Collection entries:
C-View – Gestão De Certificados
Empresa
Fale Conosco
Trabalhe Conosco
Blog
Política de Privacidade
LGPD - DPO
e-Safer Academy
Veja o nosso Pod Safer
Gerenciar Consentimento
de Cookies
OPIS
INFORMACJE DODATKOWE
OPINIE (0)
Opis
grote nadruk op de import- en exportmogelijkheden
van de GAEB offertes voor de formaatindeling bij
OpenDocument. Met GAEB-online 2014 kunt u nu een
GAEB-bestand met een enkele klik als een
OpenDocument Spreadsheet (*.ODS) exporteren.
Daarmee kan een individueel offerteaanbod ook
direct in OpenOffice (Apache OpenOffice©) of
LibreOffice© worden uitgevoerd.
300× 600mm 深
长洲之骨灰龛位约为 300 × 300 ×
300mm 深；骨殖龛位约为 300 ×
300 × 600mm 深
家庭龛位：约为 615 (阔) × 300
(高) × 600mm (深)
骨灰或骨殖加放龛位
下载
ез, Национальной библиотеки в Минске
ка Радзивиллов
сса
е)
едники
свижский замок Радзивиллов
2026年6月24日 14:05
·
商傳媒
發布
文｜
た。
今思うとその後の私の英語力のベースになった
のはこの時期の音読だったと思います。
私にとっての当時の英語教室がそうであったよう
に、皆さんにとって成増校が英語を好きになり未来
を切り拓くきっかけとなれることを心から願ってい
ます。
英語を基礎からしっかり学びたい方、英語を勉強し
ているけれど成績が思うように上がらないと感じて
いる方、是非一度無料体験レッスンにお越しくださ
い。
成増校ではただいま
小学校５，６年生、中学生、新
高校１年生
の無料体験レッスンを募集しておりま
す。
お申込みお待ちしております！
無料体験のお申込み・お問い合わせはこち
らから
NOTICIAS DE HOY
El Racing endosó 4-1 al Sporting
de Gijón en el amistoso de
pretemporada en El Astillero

• [Task description] Read through the entries above, and wherever a line holds the string "Safer", copy it.

• [Final answer]
e-Safer Academy
Veja o nosso Pod Safer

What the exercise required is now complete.